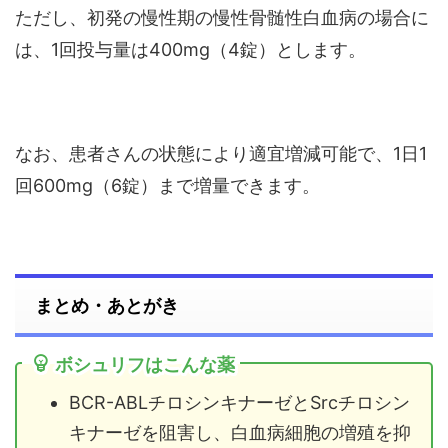
ただし、初発の慢性期の慢性骨髄性白血病の場合に
は、1回投与量は400mg（4錠）とします。
なお、患者さんの状態により適宜増減可能で、1日1
回600mg（6錠）まで増量できます。
まとめ・あとがき
ボシュリフはこんな薬
BCR-ABLチロシンキナーゼとSrcチロシン
キナーゼを阻害し、白血病細胞の増殖を抑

- Your assignment -
The data above must be written out again without alteration, and the pictures in them must be excluded.

- Exercise response -
ただし、初発の慢性期の慢性骨髄性白血病の場合に
は、1回投与量は400mg（4錠）とします。
なお、患者さんの状態により適宜増減可能で、1日1
回600mg（6錠）まで増量できます。
まとめ・あとがき
ボシュリフはこんな薬
BCR-ABLチロシンキナーゼとSrcチロシン
キナーゼを阻害し、白血病細胞の増殖を抑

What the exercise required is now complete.